#### Exercise objective:
The expected answer is the complete listing, reproduced character for character.

#### Data for this exercise:
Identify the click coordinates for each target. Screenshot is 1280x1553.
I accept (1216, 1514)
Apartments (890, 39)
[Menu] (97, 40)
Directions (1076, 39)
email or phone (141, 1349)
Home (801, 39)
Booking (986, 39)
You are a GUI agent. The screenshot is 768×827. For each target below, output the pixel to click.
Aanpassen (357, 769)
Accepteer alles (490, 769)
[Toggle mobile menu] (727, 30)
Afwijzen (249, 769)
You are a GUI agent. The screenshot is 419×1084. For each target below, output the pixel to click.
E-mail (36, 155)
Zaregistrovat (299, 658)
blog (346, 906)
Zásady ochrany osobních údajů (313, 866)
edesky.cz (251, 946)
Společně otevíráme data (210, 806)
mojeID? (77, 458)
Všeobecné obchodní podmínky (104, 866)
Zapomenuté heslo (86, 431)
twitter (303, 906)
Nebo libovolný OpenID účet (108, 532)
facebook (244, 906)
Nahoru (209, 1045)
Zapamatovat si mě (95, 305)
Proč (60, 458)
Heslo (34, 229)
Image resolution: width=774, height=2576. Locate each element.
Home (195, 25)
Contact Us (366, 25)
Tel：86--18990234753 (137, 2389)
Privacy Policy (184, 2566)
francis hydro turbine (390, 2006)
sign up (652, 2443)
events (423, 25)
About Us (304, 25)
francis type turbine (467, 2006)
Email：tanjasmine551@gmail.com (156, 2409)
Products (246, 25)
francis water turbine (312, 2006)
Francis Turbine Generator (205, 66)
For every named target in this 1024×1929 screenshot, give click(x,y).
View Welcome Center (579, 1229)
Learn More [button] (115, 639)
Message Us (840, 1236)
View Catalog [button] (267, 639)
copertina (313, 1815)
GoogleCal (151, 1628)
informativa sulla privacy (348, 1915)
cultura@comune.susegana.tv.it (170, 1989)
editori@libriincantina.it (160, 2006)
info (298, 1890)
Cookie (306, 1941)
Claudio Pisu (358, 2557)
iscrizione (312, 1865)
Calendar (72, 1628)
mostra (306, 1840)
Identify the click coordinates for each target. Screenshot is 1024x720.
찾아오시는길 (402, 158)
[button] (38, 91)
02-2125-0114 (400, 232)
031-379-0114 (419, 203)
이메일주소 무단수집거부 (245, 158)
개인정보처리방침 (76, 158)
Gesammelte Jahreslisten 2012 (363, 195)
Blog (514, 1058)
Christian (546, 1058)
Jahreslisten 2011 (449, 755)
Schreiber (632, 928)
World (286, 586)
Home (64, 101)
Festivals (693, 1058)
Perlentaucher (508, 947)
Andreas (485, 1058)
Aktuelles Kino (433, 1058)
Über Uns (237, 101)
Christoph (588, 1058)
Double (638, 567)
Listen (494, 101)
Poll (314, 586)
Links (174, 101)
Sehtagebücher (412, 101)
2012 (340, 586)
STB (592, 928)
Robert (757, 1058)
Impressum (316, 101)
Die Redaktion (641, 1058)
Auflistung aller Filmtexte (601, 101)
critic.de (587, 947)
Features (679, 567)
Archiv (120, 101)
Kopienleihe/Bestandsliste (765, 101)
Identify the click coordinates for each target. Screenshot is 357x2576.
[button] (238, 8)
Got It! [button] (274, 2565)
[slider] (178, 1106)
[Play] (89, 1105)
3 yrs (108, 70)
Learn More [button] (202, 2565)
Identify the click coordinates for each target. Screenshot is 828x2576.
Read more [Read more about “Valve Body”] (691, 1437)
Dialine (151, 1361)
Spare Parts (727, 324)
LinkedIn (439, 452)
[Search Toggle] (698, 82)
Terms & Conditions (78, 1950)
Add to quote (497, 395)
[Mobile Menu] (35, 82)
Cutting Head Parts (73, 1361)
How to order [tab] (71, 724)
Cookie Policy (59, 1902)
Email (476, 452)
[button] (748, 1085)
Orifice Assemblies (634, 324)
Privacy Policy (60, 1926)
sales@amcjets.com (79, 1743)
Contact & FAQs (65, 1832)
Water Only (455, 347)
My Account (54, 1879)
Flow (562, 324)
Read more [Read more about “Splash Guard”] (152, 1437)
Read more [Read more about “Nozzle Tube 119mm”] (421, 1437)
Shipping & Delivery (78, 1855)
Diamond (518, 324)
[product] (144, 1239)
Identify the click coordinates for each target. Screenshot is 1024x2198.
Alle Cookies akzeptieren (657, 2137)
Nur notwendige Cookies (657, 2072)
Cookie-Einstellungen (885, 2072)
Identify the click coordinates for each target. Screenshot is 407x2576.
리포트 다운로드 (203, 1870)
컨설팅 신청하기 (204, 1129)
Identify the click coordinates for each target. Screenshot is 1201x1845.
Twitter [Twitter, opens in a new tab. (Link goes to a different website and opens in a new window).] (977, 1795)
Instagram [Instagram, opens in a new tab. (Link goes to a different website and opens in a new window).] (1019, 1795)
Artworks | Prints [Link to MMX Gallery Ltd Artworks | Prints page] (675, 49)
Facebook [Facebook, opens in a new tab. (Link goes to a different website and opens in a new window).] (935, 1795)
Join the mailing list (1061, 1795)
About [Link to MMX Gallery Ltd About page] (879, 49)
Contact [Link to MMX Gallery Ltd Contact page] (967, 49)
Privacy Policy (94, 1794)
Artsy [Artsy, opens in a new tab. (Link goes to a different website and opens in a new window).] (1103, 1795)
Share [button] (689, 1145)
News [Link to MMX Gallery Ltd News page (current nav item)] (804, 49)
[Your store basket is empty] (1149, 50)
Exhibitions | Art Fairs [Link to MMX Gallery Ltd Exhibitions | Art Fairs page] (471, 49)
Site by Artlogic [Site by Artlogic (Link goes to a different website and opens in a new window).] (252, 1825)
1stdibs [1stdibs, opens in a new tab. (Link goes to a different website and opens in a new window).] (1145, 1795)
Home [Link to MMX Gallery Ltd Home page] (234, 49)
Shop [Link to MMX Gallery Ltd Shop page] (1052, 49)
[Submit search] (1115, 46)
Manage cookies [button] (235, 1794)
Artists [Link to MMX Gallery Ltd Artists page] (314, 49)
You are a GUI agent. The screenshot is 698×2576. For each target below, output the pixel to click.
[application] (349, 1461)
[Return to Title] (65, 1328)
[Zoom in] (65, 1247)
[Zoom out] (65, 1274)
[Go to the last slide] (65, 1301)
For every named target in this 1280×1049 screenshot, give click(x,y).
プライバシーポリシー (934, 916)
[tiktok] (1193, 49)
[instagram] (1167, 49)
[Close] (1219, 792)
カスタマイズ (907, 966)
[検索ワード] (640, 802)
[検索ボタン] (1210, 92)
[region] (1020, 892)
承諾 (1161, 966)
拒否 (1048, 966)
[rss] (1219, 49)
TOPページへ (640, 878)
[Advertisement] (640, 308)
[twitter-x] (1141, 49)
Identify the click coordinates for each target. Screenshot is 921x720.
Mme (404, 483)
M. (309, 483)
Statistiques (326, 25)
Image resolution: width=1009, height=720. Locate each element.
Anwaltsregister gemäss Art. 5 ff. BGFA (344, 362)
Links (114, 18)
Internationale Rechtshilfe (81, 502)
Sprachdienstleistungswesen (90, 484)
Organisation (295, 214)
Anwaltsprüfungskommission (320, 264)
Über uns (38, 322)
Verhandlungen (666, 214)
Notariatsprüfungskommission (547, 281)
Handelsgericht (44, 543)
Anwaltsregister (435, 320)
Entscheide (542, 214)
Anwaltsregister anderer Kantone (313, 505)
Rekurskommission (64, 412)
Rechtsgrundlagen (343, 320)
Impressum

#### Solution to this problem:
Identify the click coordinates for each target. Screenshot is 1280x1553.
I accept (1216, 1514)
Apartments (890, 39)
[Menu] (97, 40)
Directions (1076, 39)
email or phone (141, 1349)
Home (801, 39)
Booking (986, 39)
You are a GUI agent. The screenshot is 768×827. For each target below, output the pixel to click.
Aanpassen (357, 769)
Accepteer alles (490, 769)
[Toggle mobile menu] (727, 30)
Afwijzen (249, 769)
You are a GUI agent. The screenshot is 419×1084. For each target below, output the pixel to click.
E-mail (36, 155)
Zaregistrovat (299, 658)
blog (346, 906)
Zásady ochrany osobních údajů (313, 866)
edesky.cz (251, 946)
Společně otevíráme data (210, 806)
mojeID? (77, 458)
Všeobecné obchodní podmínky (104, 866)
Zapomenuté heslo (86, 431)
twitter (303, 906)
Nebo libovolný OpenID účet (108, 532)
facebook (244, 906)
Nahoru (209, 1045)
Zapamatovat si mě (95, 305)
Proč (60, 458)
Heslo (34, 229)
Image resolution: width=774, height=2576. Locate each element.
Home (195, 25)
Contact Us (366, 25)
Tel：86--18990234753 (137, 2389)
Privacy Policy (184, 2566)
francis hydro turbine (390, 2006)
sign up (652, 2443)
events (423, 25)
About Us (304, 25)
francis type turbine (467, 2006)
Email：tanjasmine551@gmail.com (156, 2409)
Products (246, 25)
francis water turbine (312, 2006)
Francis Turbine Generator (205, 66)
For every named target in this 1024×1929 screenshot, give click(x,y).
View Welcome Center (579, 1229)
Learn More [button] (115, 639)
Message Us (840, 1236)
View Catalog [button] (267, 639)
copertina (313, 1815)
GoogleCal (151, 1628)
informativa sulla privacy (348, 1915)
cultura@comune.susegana.tv.it (170, 1989)
editori@libriincantina.it (160, 2006)
info (298, 1890)
Cookie (306, 1941)
Claudio Pisu (358, 2557)
iscrizione (312, 1865)
Calendar (72, 1628)
mostra (306, 1840)
Identify the click coordinates for each target. Screenshot is 1024x720.
찾아오시는길 (402, 158)
[button] (38, 91)
02-2125-0114 (400, 232)
031-379-0114 (419, 203)
이메일주소 무단수집거부 (245, 158)
개인정보처리방침 (76, 158)
Gesammelte Jahreslisten 2012 (363, 195)
Blog (514, 1058)
Christian (546, 1058)
Jahreslisten 2011 (449, 755)
Schreiber (632, 928)
World (286, 586)
Home (64, 101)
Festivals (693, 1058)
Perlentaucher (508, 947)
Andreas (485, 1058)
Aktuelles Kino (433, 1058)
Über Uns (237, 101)
Christoph (588, 1058)
Double (638, 567)
Listen (494, 101)
Poll (314, 586)
Links (174, 101)
Sehtagebücher (412, 101)
2012 (340, 586)
STB (592, 928)
Robert (757, 1058)
Impressum (316, 101)
Die Redaktion (641, 1058)
Auflistung aller Filmtexte (601, 101)
critic.de (587, 947)
Features (679, 567)
Archiv (120, 101)
Kopienleihe/Bestandsliste (765, 101)
Identify the click coordinates for each target. Screenshot is 357x2576.
[button] (238, 8)
Got It! [button] (274, 2565)
[slider] (178, 1106)
[Play] (89, 1105)
3 yrs (108, 70)
Learn More [button] (202, 2565)
Identify the click coordinates for each target. Screenshot is 828x2576.
Read more [Read more about “Valve Body”] (691, 1437)
Dialine (151, 1361)
Spare Parts (727, 324)
LinkedIn (439, 452)
[Search Toggle] (698, 82)
Terms & Conditions (78, 1950)
Add to quote (497, 395)
[Mobile Menu] (35, 82)
Cutting Head Parts (73, 1361)
How to order [tab] (71, 724)
Cookie Policy (59, 1902)
Email (476, 452)
[button] (748, 1085)
Orifice Assemblies (634, 324)
Privacy Policy (60, 1926)
sales@amcjets.com (79, 1743)
Contact & FAQs (65, 1832)
Water Only (455, 347)
My Account (54, 1879)
Flow (562, 324)
Read more [Read more about “Splash Guard”] (152, 1437)
Read more [Read more about “Nozzle Tube 119mm”] (421, 1437)
Shipping & Delivery (78, 1855)
Diamond (518, 324)
[product] (144, 1239)
Identify the click coordinates for each target. Screenshot is 1024x2198.
Alle Cookies akzeptieren (657, 2137)
Nur notwendige Cookies (657, 2072)
Cookie-Einstellungen (885, 2072)
Identify the click coordinates for each target. Screenshot is 407x2576.
리포트 다운로드 (203, 1870)
컨설팅 신청하기 (204, 1129)
Identify the click coordinates for each target. Screenshot is 1201x1845.
Twitter [Twitter, opens in a new tab. (Link goes to a different website and opens in a new window).] (977, 1795)
Instagram [Instagram, opens in a new tab. (Link goes to a different website and opens in a new window).] (1019, 1795)
Artworks | Prints [Link to MMX Gallery Ltd Artworks | Prints page] (675, 49)
Facebook [Facebook, opens in a new tab. (Link goes to a different website and opens in a new window).] (935, 1795)
Join the mailing list (1061, 1795)
About [Link to MMX Gallery Ltd About page] (879, 49)
Contact [Link to MMX Gallery Ltd Contact page] (967, 49)
Privacy Policy (94, 1794)
Artsy [Artsy, opens in a new tab. (Link goes to a different website and opens in a new window).] (1103, 1795)
Share [button] (689, 1145)
News [Link to MMX Gallery Ltd News page (current nav item)] (804, 49)
[Your store basket is empty] (1149, 50)
Exhibitions | Art Fairs [Link to MMX Gallery Ltd Exhibitions | Art Fairs page] (471, 49)
Site by Artlogic [Site by Artlogic (Link goes to a different website and opens in a new window).] (252, 1825)
1stdibs [1stdibs, opens in a new tab. (Link goes to a different website and opens in a new window).] (1145, 1795)
Home [Link to MMX Gallery Ltd Home page] (234, 49)
Shop [Link to MMX Gallery Ltd Shop page] (1052, 49)
[Submit search] (1115, 46)
Manage cookies [button] (235, 1794)
Artists [Link to MMX Gallery Ltd Artists page] (314, 49)
You are a GUI agent. The screenshot is 698×2576. For each target below, output the pixel to click.
[application] (349, 1461)
[Return to Title] (65, 1328)
[Zoom in] (65, 1247)
[Zoom out] (65, 1274)
[Go to the last slide] (65, 1301)
For every named target in this 1280×1049 screenshot, give click(x,y).
プライバシーポリシー (934, 916)
[tiktok] (1193, 49)
[instagram] (1167, 49)
[Close] (1219, 792)
カスタマイズ (907, 966)
[検索ワード] (640, 802)
[検索ボタン] (1210, 92)
[region] (1020, 892)
承諾 (1161, 966)
拒否 (1048, 966)
[rss] (1219, 49)
TOPページへ (640, 878)
[Advertisement] (640, 308)
[twitter-x] (1141, 49)
Identify the click coordinates for each target. Screenshot is 921x720.
Mme (404, 483)
M. (309, 483)
Statistiques (326, 25)
Image resolution: width=1009, height=720. Locate each element.
Anwaltsregister gemäss Art. 5 ff. BGFA (344, 362)
Links (114, 18)
Internationale Rechtshilfe (81, 502)
Sprachdienstleistungswesen (90, 484)
Organisation (295, 214)
Anwaltsprüfungskommission (320, 264)
Über uns (38, 322)
Verhandlungen (666, 214)
Notariatsprüfungskommission (547, 281)
Handelsgericht (44, 543)
Anwaltsregister (435, 320)
Entscheide (542, 214)
Anwaltsregister anderer Kantone (313, 505)
Rekurskommission (64, 412)
Rechtsgrundlagen (343, 320)
Impressum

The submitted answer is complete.